To find the current's speed in this problem, we must analyze how it affects the rower's journey in both directions.
The current's speed, denoted as \( c \), creates different effective speeds when rowing upstream and downstream.

• Upstream: The current works against the rower.
• Downstream: The current aids the rower.

When rowing upstream, the effective speed is the rower's speed minus the current's speed: \( r - c \). The problem states that this rowing takes 10 minutes to cover 500 feet, leading to the equation: \[10(r - c) = 500.\]After simplification, the impact of the current gives \( r - c = 50 \).
Similarly, downstream, the effective speed increases due to the current: \( r + c \).
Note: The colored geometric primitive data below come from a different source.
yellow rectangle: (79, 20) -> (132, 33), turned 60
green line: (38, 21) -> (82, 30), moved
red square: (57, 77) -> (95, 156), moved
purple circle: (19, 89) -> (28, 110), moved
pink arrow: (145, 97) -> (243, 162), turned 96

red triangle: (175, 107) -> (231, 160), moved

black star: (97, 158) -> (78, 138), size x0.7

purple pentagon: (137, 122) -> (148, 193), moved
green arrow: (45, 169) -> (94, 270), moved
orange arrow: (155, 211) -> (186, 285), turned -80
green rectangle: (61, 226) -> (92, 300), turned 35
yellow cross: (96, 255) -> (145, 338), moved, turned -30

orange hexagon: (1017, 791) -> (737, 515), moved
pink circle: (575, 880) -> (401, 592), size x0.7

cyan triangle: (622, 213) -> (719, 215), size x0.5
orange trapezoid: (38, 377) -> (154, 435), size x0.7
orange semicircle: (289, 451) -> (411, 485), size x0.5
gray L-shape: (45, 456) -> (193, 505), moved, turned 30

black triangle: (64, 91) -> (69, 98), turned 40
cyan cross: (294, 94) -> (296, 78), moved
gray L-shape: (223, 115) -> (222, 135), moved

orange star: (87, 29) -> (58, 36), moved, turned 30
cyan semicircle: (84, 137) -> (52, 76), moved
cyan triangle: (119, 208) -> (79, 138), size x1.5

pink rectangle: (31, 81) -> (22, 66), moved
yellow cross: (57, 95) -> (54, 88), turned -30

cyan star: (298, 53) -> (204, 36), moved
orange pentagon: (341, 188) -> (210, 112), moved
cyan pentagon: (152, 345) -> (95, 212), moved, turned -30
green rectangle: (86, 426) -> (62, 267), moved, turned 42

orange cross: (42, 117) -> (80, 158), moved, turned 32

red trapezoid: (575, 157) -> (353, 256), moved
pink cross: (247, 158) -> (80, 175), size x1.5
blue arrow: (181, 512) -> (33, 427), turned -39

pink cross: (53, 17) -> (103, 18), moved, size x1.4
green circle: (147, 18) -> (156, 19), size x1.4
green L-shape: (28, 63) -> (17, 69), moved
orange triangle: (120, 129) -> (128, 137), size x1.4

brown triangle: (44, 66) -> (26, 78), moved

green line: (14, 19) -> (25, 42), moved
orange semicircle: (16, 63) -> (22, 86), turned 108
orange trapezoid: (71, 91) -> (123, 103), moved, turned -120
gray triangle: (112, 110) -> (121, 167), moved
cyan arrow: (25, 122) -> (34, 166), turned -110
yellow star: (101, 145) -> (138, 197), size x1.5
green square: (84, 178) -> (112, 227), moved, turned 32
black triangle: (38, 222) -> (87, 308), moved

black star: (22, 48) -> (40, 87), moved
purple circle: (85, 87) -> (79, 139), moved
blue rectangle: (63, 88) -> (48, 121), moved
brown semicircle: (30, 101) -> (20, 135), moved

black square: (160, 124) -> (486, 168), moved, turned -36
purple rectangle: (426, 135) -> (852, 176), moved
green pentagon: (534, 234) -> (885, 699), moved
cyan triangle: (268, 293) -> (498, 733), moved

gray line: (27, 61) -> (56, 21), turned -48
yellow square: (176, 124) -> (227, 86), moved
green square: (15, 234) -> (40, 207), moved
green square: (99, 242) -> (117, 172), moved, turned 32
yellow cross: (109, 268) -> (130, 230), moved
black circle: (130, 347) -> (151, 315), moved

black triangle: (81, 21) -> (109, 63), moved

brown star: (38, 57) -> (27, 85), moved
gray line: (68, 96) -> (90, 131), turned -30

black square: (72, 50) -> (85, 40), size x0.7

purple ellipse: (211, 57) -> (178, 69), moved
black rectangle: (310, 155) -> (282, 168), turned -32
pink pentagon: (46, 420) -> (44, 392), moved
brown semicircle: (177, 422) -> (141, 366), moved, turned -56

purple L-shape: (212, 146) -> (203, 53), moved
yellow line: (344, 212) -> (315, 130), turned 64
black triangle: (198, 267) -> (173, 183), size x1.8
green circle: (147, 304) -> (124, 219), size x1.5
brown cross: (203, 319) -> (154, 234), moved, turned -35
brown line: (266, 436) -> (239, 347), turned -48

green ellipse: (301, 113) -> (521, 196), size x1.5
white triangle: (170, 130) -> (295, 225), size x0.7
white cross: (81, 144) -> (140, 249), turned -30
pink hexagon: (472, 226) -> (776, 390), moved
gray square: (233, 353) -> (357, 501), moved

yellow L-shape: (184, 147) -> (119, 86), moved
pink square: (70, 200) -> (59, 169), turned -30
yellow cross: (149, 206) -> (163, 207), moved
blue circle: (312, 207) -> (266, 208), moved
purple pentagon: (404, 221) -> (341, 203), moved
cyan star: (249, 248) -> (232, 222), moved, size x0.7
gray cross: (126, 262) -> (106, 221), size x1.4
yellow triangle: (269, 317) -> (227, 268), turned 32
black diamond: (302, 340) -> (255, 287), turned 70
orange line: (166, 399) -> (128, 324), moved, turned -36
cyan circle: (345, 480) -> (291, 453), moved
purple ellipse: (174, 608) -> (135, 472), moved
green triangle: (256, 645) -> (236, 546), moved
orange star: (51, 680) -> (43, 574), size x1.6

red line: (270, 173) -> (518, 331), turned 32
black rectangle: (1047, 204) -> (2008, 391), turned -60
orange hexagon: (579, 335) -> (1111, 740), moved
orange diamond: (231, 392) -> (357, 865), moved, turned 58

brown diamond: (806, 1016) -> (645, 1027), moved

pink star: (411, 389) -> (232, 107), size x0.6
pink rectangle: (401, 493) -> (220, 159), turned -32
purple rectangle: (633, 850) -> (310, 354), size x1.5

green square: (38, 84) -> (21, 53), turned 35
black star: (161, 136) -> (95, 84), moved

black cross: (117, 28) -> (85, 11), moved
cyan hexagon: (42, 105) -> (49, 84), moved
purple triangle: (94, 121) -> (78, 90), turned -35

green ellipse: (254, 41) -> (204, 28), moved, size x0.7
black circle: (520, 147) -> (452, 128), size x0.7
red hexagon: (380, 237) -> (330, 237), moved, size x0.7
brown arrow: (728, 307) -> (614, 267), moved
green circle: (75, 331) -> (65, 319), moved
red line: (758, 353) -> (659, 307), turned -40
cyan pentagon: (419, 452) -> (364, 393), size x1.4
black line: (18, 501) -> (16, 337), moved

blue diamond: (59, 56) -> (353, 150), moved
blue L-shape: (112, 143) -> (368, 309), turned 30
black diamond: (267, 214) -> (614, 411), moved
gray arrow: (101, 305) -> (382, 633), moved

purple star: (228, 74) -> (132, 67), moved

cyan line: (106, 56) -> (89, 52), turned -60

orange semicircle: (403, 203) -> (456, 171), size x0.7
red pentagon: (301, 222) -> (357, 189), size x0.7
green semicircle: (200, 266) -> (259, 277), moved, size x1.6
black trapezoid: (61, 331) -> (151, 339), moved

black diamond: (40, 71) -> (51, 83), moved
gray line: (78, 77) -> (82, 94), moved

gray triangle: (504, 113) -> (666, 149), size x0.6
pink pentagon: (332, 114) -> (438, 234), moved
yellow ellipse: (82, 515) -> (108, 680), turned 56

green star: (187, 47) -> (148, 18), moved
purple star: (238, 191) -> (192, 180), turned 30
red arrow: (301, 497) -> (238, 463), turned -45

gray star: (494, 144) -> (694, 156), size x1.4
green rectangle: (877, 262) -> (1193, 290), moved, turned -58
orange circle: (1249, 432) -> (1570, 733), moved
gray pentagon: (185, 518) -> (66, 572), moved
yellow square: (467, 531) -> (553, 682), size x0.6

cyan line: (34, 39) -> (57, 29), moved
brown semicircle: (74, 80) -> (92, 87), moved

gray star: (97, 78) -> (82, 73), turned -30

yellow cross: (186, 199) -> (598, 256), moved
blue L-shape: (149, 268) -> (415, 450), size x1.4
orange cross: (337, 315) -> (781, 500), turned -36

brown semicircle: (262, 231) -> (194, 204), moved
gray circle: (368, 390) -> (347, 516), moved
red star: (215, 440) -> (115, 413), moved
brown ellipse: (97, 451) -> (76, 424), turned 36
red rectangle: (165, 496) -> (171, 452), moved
Here, 300 feet are covered in 5 minutes, with the equation:\[5(r + c) = 300.\]This simplifies to \( r + c = 60 \).
Computing these, we find the current's speed is 5 feet per minute.

Understanding rowing in still water means focusing purely on the rower's ability, unaffected by current forces.
This rate, represented by \( r \), reflects the rower's natural speed without any assistance or hindrance.

• When currents are present, they modify the effective speed.
• Two main contexts: moving against and with the current.

We use these real-world rowing scenarios to isolate how fast the rower would travel in ideal conditions.
By solving: \[ r - c = 50 \]\[ r + c = 60 \]By eliminating the variable \( c \), we sum both simplified equations, resulting in:\[ 2r = 110 \]and finding:\[ r = 55 \] feet per minute.
So, the rower would travel at 55 feet per minute in still water.

A system of equations, like the one in this problem, uses multiple equations to find unknown values.
Here, the purpose is to find both the rate of rowing in still water \( r \) and the current speed \( c \).

• Two equations were derived from rowing times and conditions.
• The technique of addition helps simplify and address two equations simultaneously.

The equations formed were based on the conditions:\[ r - c = 50 \]and\[ r + c = 60 \]By adding them, we can solve directly for \( r \):\[ 2r = 110 \]Solving for \( r \) gives the rowing speed in still water:\[ r = 55 \textrm{ feet per minute}\]Then, substituting \( r = 55 \) back into either equation, the current speed \( c \) can be calculated, specifically:\[ 55 - c = 50\]giving:\[ c = 5 \textrm{ feet per minute}\]Using simple arithmetic, this approach elegantly deciphers each variable's value, illustrating the power of solving systems of equations.